What are Ciliopathies
Ciliopathies are a relatively new classification of genetic diseases. According to an article published in the _Journal of Medical Genetics, “_Mutations in ciliary genes give rise to a multitude of human monogenic disorders that are now collectively known as ciliopathies.” In short, mutations in the cilia (small hair-like structures that protrude from cells and facilitate their movement) interfere with the normal operation of those cells, causing or contributing to a variety of genetic disorders and developmental abnormalities. Many of these genetic disorders were once thought unrelated, until the mutation of primary cilium was noted in each disease.
Ciliopathies and Autism
Disorders whose causes have been definitively linked to mutated cilia include Joubert, Meckel, and Bardet-Biedl Syndromes, as well as many others. However, other suspected ciliopathies include mental retardation, cognitive defects, and developmental delays. Such suspicions of genetic links to autism fuel much of today’s scientific research. Suspected genetic links propel scientists to further study the connection between ciliopathies and autism. Unfortunately, as many parents of children on the autism spectrum are painfully aware, the symptoms of autism overlap with other disorders, making concrete confirmation of diagnoses difficult, and study results suspect.
Ciliopathies such as Joubert and Bardet-Biedl Syndromes (BBS) share many similar symptoms as autism such as speech delays or impaired balance and coordination. In the case of BBS, problems with social skills and delayed social development are a primary symptom. In many cases, these genetic disorders mimic Autism spectrum disorders at initial onset. As a result, children with these disorders may first carry a misdiagnosis of autism spectrum disorder. Misdiagnosis, overlapping symptoms, and small group samplings make determining exact connections between cell mutations like ciliopathies and other genetic components with autism difficult. However, discussions of such connections abound.
No Concrete Evidence, Yet
Currently, there is little concrete evidence that directly links autism spectrum disorders with mutations in cilia or known ciliopathies. Research to confirm or deny genetic components and links to autism are the primary focus of numerous research projects. Such projects include mapping the specific genes or cell mutations that cause autism, including ciliopathies. For example, the Autism Genome Project, seeks to find and identify the genetic components that cause or contribute to autism. Perhaps, as this research develops, there may yet prove to be a link between ciliopathies and autism.
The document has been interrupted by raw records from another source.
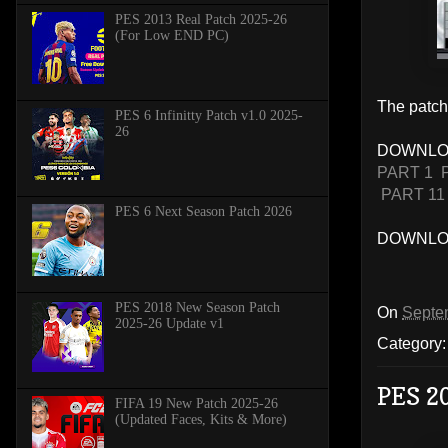
PES 2013 Real Patch 2025-26
(For Low END PC)
The patch 
PES 6 Infinitty Patch v1.0 2025-
26
DOWNLO
PART 1
PART 11
PES 6 Next Season Patch 2026
DOWNLOA
PES 2018 New Season Patch
On
Septe
2025-26 Update v1
Category
PES 2
FIFA 19 New Patch 2025-26
(Updated Faces, Kits & More)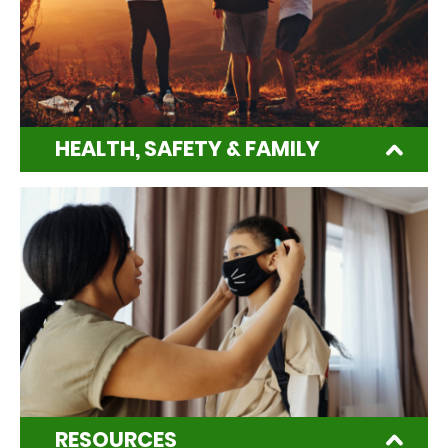
HEALTH, SAFETY & FAMILY
RESOURCES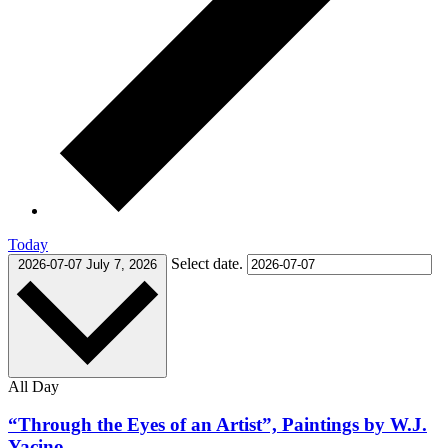
Today
Select date.
2026-07-07
July 7, 2026
All Day
“Through the Eyes of an Artist”, Paintings by W.J.
Yacino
Mapping of autism genomes and genetic research with regard to cilium mutation is still in its infancy. In fact, until the last decade or so, cilia were thought to be merely a vestige of human evolution with no valid purpose. In her published report, The Importance of Being Cilia, Mary Beth Gardiner stated “…the primary cilium was long considered—with a few exceptions—to be a largely useless evolutionary vestige…now we know that cilia are functioning organelles, essential to normal development and health.”
With such developments in research and a better understanding of the genetics behind autism spectrum disorders, there is hope for better treatment options and preventative measures.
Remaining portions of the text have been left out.